Diamantino takes Critics’ Week prize

First-time filmmakers impress with football satire

by Richard Mowe

Net result for Carloto Cotta in Critics’ Week top award-winner Diamantino
Net result for Carloto Cotta in Critics’ Week top award-winner Diamantino Photo: La Semaine de la Critique

In the first of a plethora of awards due at the Cannes Film Festival before the final Official prizes’ ceremony on Saturday, the Critics’ Week jury, headed by director Joachim Trier, last night announced the Franco-Brazilian-Portuguese comedy drama Diamantino has taken the top honours.

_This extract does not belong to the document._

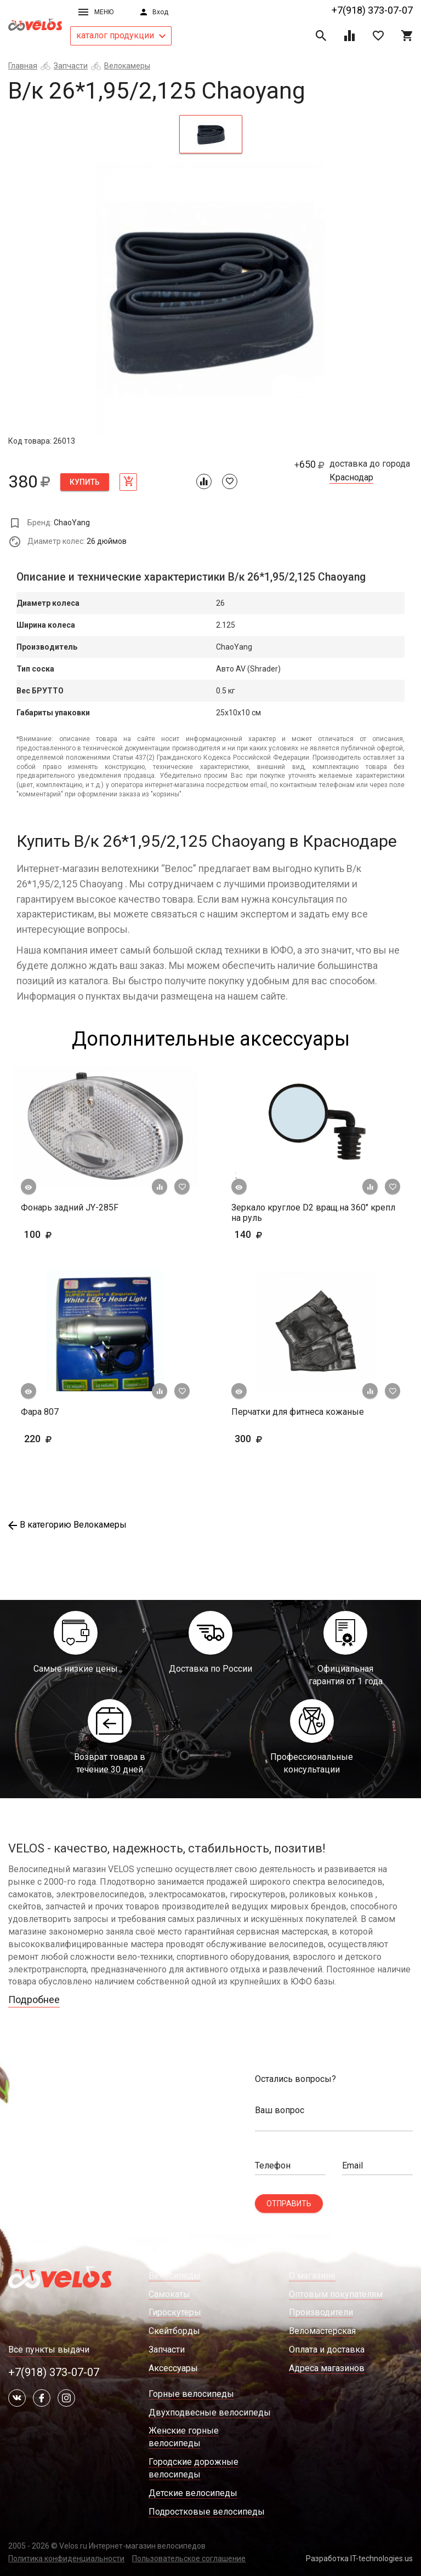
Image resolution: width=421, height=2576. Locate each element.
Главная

Directed by first-time filmmakers Gabriel Anbrantes and Daniel Schmidt, the film tells of the fall from grace of a top football player (played by Carloto Cotta with more than a nod to Ronaldo).

Trade magazine Variety described it as “deranged satire … sure to remain the freshest blast of gonzo comic energy at this year’s Cannes Film Festival."

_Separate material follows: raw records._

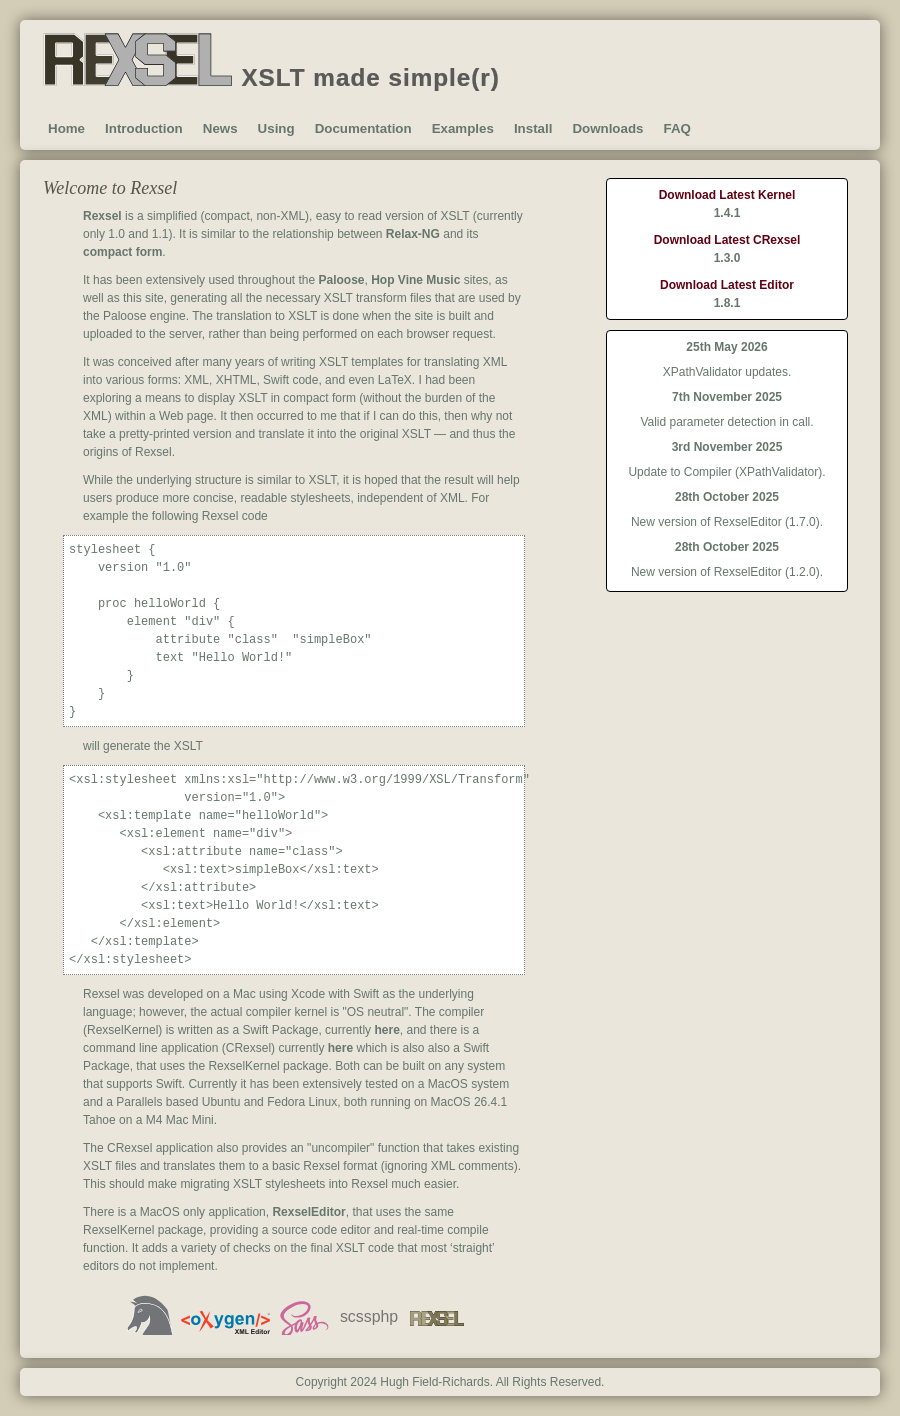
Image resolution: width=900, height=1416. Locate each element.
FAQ (676, 128)
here (386, 1030)
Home (66, 128)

The other jury members comprised American actress Chloe Sevigny, Argentinian actor Nahuel Perez Biscayart, new Vienna film festival director Eva Sangiorgi and French cultural journalist Augustin Trapenard.

The French writers’ guild SACD prize was awarded to Benedikt Erlingsson’s Icelandic environmental drama Woman at War, which relates how an activist takes on the aluminium industry.

Félix Maritaud, a French actor, won the Louis Roederer Foundation Rising Star Award for his role as a gay hustler in Sauvage by Camille Vidal-Naquet.

The Critics’ Week sidebar also put the focus on short films with Jacqueline Lentzou's Hector Malot: The Last Day of the Year taking the Leica Cine Discovery Prize and Elias Belkeddar's gangster drama A Wedding Day winning the CanalPlus Award.